## INSTRUCTIONS FOR THE TASK
Which lines of the entries contain the word "تماما"? Please list them.

─── RECORD EXCERPTS

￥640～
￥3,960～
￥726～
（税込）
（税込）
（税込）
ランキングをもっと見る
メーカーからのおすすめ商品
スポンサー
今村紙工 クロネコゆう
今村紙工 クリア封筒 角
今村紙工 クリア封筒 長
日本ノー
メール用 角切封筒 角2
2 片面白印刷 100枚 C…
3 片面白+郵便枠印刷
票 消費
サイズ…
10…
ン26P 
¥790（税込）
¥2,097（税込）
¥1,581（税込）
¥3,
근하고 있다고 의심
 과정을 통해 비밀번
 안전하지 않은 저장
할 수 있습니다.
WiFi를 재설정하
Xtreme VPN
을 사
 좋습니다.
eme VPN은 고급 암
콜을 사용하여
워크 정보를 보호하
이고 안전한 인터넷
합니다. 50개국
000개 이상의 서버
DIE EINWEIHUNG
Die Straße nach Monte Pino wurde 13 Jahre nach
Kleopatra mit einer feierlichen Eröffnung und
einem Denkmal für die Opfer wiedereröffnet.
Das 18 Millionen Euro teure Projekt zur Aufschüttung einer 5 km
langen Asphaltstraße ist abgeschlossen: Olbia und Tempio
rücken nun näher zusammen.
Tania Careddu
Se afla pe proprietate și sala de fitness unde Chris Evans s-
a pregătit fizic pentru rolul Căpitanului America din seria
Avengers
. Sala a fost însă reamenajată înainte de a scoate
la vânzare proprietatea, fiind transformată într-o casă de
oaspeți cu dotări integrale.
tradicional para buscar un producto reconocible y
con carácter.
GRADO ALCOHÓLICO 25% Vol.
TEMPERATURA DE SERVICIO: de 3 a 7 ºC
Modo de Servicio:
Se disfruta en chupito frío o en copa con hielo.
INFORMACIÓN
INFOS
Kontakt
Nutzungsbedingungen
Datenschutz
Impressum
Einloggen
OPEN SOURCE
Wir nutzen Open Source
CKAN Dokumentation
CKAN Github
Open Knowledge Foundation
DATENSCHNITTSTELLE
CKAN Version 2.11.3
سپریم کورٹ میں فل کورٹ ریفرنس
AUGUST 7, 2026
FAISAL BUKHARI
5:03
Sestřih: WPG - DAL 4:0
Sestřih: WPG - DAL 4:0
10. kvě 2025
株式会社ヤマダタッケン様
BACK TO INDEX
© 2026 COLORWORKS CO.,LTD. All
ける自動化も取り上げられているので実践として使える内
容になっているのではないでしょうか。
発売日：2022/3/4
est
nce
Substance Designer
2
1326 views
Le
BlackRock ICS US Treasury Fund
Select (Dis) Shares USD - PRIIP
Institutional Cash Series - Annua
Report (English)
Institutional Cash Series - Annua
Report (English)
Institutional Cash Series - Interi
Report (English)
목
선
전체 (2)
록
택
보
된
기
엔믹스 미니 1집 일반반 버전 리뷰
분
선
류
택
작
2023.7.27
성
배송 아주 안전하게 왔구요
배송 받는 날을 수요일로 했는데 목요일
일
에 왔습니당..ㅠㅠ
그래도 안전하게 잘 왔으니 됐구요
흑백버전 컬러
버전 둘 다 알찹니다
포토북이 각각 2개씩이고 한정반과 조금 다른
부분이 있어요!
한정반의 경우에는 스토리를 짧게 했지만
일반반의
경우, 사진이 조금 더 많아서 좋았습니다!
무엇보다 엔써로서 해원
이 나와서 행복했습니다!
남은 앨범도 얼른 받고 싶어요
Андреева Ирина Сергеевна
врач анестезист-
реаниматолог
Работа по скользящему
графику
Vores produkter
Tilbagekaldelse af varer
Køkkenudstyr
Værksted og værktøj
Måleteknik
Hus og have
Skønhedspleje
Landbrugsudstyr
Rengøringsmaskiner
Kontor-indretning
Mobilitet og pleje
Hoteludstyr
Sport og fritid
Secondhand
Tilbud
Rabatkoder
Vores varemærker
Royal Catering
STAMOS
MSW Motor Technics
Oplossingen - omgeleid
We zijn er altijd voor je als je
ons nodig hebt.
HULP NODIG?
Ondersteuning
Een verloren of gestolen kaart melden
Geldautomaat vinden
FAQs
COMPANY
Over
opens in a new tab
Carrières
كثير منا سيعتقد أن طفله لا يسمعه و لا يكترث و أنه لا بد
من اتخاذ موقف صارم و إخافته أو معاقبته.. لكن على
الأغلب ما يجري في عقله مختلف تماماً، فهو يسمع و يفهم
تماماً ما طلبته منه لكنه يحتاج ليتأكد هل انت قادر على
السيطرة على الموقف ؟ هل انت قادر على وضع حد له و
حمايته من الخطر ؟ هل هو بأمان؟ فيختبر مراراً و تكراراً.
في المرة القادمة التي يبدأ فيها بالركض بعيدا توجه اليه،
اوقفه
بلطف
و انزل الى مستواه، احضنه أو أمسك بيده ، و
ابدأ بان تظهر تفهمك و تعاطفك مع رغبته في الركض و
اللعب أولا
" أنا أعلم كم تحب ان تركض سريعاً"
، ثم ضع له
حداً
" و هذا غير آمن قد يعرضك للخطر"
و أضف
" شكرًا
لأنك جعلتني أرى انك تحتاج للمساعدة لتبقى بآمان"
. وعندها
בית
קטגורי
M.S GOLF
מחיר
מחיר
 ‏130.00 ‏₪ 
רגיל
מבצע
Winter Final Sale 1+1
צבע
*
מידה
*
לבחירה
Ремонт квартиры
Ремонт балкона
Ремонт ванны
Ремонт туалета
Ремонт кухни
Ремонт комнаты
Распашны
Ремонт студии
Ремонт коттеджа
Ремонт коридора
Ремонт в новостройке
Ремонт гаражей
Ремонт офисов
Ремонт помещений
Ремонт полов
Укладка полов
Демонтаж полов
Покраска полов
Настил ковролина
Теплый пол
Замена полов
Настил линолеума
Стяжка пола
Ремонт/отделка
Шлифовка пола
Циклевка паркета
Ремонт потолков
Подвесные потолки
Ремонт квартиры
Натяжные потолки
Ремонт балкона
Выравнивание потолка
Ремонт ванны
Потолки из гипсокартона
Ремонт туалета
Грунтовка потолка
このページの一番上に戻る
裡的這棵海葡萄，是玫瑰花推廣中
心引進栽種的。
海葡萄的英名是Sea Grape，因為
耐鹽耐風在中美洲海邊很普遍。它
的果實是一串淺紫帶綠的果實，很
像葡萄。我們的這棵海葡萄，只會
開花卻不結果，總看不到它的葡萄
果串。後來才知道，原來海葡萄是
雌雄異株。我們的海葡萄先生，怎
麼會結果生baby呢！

──────

## ANSWER BELOW
الأغلب ما يجري في عقله مختلف تماماً، فهو يسمع و يفهم
تماماً ما طلبته منه لكنه يحتاج ليتأكد هل انت قادر على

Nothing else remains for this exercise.